La fin de la période des moissons a sonné à Chastre. Cette année, les céréales sont arrivées à maturité plus rapidement que d'habitude, dans un contexte marqué par plusieurs épisodes de fortes chaleurs. Les agriculteurs dressent désormais le bilan d'une récolte particulièrement précoce. « La récolte a été très précoce. Ici, on est à peine au 20 juillet et presque tout le monde a déjà fini de récolter le blé, ce qui est très exceptionnel, surtout en Belgique », explique un agriculteur.
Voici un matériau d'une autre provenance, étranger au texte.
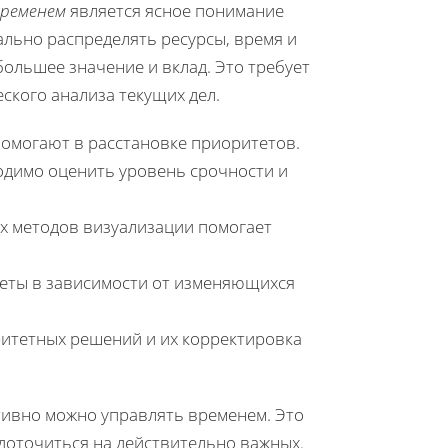
временем
является ясное понимание
льно распределять ресурсы, время и
большее значение и вклад. Это требует
ского анализа текущих дел.
помогают в расстановке приоритетов.
одимо оценить уровень срочности и
х методов визуализации помогает
теты в зависимости от изменяющихся
ритетных решений и их корректировка
тивно можно управлять временем. Это
едоточиться на действительно важных.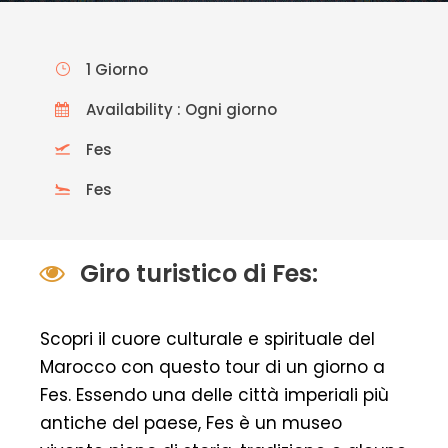
1 Giorno
Availability : Ogni giorno
Fes
Fes
Giro turistico di Fes:
Scopri il cuore culturale e spirituale del
Marocco con questo tour di un giorno a
Fes. Essendo una delle città imperiali più
antiche del paese, Fes è un museo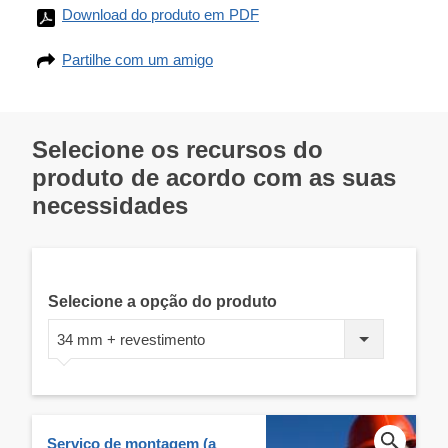
Download do produto em PDF
Partilhe com um amigo
Selecione os recursos do
produto de acordo com as suas
necessidades
Selecione a opção do produto
34 mm + revestimento
Serviço de montagem (a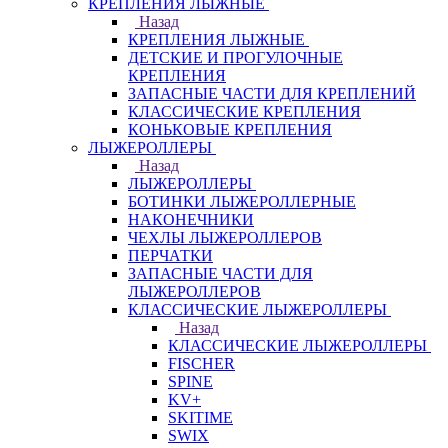
КРЕПЛЕНИЯ ЛЫЖНЫЕ
Назад
КРЕПЛЕНИЯ ЛЫЖНЫЕ
ДЕТСКИЕ И ПРОГУЛОЧНЫЕ
КРЕПЛЕНИЯ
ЗАПАСНЫЕ ЧАСТИ ДЛЯ КРЕПЛЕНИЙ
КЛАССИЧЕСКИЕ КРЕПЛЕНИЯ
КОНЬКОВЫЕ КРЕПЛЕНИЯ
ЛЫЖЕРОЛЛЕРЫ
Назад
ЛЫЖЕРОЛЛЕРЫ
БОТИНКИ ЛЫЖЕРОЛЛЕРНЫЕ
НАКОНЕЧНИКИ
ЧЕХЛЫ ЛЫЖЕРОЛЛЕРОВ
ПЕРЧАТКИ
ЗАПАСНЫЕ ЧАСТИ ДЛЯ
ЛЫЖЕРОЛЛЕРОВ
КЛАССИЧЕСКИЕ ЛЫЖЕРОЛЛЕРЫ
Назад
КЛАССИЧЕСКИЕ ЛЫЖЕРОЛЛЕРЫ
FISCHER
SPINE
KV+
SKITIME
SWIX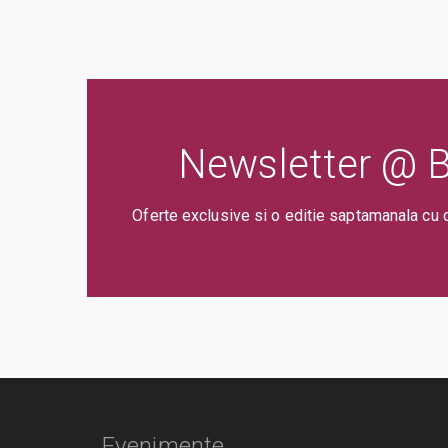
Newsletter @ Bi
Oferte exclusive si o editie saptamanala cu 
Evenimente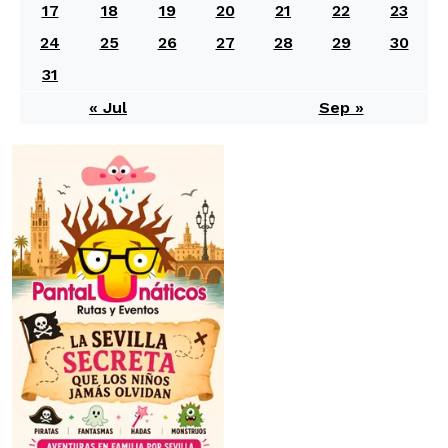
17
18
19
20
21
22
23
24
25
26
27
28
29
30
31
« Jul
Sep »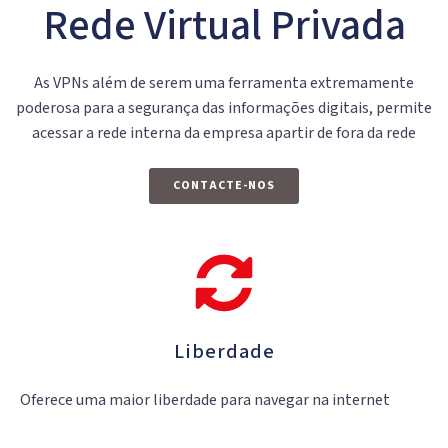
Rede Virtual Privada
As VPNs além de serem uma ferramenta extremamente
poderosa para a segurança das informações digitais, permite
acessar a rede interna da empresa apartir de fora da rede
CONTACTE-NOS
Liberdade
Oferece uma maior liberdade para navegar na internet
Si les conditions météorologiques ont accéléré les moissons, elles ont également pesé sur les rendements. Sur cette exploitation, les agriculteurs constatent une baisse d'environ 10 % des récoltes par rapport aux années précédentes. « Une bonne qualité, la quantité un peu moins, due à la sécheresse. Les plantes ont besoin d'eau pour se nourrir, pour se développer », détaille Matthieu De Wilde, agriculteur.
Le manque d'eau a principalement impacté les volumes récoltés. Les céréales conservent toutefois une bonne qualité cette année, notamment grâce aux conditions rencontrées au moment de la maturation du grain. « Quand il pleut beaucoup, quand le blé est mûr, le poids à l'hectolitre devient mauvais parce que le grain gonfle avec l'humidité, puis, quand il sèche, il rétrécit. (…) Ici, on a un blé qui est bien lourd », précise l'agriculteur.
Si les céréales semblent avoir relativement bien résisté, les agriculteurs pensent déjà aux prochaines cultures. Les productions de printemps, comme le maïs ou les pommes de terre, pourraient davantage souffrir si la sécheresse venait à se prolonger. « Pour les céréales, les dés sont faits. Il a plu assez tôt, donc ça va. Mais tout ce qui est cultures de printemps, le maïs, les pommes de terre, les légumes, c'est plus délicat », ajoute l'agriculteur.
Il s'agit donc d'un bilan contrasté pour les agriculteurs, qui devront continuer à s'adapter à des conditions météorologiques de plus en plus difficiles à anticiper.